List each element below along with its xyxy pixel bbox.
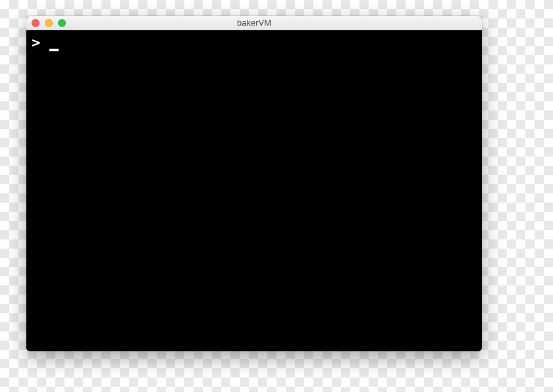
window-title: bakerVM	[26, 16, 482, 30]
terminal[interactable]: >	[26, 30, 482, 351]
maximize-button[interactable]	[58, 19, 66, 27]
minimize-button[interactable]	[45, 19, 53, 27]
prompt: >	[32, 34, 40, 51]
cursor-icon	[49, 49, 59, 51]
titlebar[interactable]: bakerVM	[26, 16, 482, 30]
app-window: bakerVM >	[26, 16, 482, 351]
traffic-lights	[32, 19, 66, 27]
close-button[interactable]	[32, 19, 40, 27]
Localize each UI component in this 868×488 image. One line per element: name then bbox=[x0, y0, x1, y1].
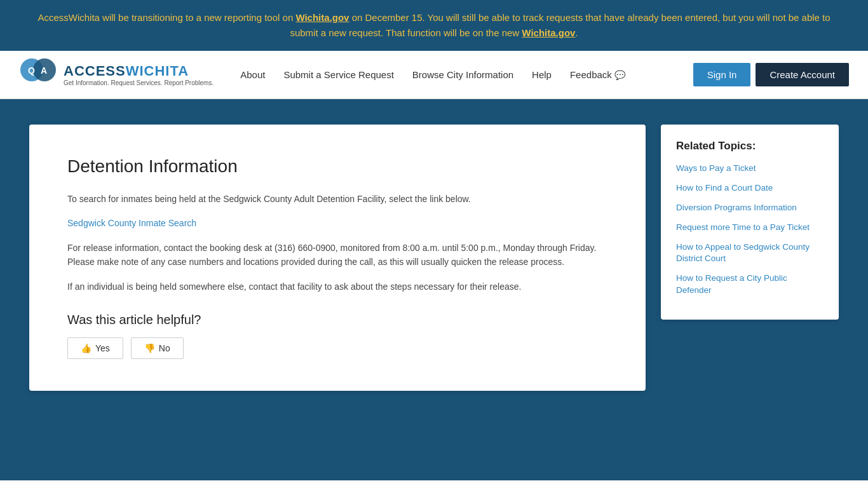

###

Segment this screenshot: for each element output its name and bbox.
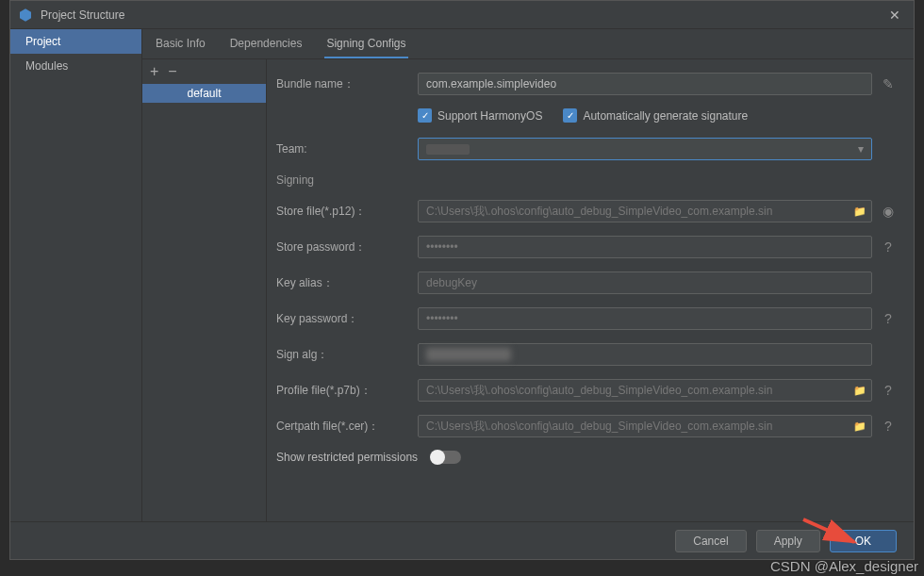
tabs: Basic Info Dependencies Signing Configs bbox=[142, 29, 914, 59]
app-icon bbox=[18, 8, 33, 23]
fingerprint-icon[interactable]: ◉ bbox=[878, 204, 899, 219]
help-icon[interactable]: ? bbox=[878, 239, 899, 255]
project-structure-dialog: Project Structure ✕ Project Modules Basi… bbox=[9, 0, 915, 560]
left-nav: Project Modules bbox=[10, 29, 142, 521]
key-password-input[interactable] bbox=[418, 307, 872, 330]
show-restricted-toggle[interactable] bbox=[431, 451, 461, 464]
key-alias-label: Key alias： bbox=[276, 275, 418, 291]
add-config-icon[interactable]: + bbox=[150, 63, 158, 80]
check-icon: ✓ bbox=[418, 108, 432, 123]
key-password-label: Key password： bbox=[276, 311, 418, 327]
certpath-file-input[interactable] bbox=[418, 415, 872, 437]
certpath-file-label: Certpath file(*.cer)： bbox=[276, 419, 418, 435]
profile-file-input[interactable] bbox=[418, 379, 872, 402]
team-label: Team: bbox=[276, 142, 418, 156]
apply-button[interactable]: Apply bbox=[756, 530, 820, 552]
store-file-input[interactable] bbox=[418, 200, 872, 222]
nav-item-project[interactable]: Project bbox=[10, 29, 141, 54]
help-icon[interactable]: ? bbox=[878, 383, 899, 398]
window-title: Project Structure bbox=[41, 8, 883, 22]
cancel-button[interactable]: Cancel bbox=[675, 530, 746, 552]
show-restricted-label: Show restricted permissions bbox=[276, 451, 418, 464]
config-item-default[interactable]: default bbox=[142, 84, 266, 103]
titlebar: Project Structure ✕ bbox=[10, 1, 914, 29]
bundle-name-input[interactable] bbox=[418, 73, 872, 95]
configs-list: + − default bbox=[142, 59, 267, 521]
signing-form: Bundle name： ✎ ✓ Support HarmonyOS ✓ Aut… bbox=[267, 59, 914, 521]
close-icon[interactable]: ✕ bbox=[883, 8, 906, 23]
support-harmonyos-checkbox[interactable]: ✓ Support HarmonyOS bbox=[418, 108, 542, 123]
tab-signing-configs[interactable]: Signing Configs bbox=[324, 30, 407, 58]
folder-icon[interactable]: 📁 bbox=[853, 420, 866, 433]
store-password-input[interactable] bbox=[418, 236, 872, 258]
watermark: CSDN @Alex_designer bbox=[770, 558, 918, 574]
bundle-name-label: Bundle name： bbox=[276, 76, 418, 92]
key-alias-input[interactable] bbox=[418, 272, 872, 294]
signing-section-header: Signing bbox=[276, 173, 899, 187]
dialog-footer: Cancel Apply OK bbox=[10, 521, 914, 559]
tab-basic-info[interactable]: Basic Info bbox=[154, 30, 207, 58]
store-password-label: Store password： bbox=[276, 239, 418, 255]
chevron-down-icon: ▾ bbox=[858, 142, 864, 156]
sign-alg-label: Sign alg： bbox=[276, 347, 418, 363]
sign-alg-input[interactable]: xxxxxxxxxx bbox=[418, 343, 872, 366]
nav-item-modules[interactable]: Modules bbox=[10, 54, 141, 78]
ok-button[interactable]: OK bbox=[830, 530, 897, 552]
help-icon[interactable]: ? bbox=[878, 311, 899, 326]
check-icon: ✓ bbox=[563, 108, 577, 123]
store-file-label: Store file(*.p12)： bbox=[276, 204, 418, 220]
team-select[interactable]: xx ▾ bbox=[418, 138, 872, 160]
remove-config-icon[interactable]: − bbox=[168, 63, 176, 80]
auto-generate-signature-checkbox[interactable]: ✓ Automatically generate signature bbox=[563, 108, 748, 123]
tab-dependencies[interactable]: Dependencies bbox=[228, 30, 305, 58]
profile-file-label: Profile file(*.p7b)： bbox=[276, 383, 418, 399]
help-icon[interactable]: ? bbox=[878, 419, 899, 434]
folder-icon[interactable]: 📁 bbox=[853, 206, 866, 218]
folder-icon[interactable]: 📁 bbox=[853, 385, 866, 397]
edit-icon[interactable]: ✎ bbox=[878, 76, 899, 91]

###

Pictures in the material above should be skipped; print exactly the lines from the one with "List each element" through the one with "Localize each UI".

> YOUR SOLUTION:
List each element below along with its xyxy pixel bbox.
window-title: bakerVM	[26, 16, 482, 30]
terminal[interactable]: >	[26, 30, 482, 351]
maximize-button[interactable]	[58, 19, 66, 27]
minimize-button[interactable]	[45, 19, 53, 27]
prompt: >	[32, 34, 40, 51]
cursor-icon	[49, 49, 59, 51]
titlebar[interactable]: bakerVM	[26, 16, 482, 30]
app-window: bakerVM >	[26, 16, 482, 351]
traffic-lights	[32, 19, 66, 27]
close-button[interactable]	[32, 19, 40, 27]
Localize each UI component in this 868×488 image. One line per element: name then bbox=[x0, y0, x1, y1].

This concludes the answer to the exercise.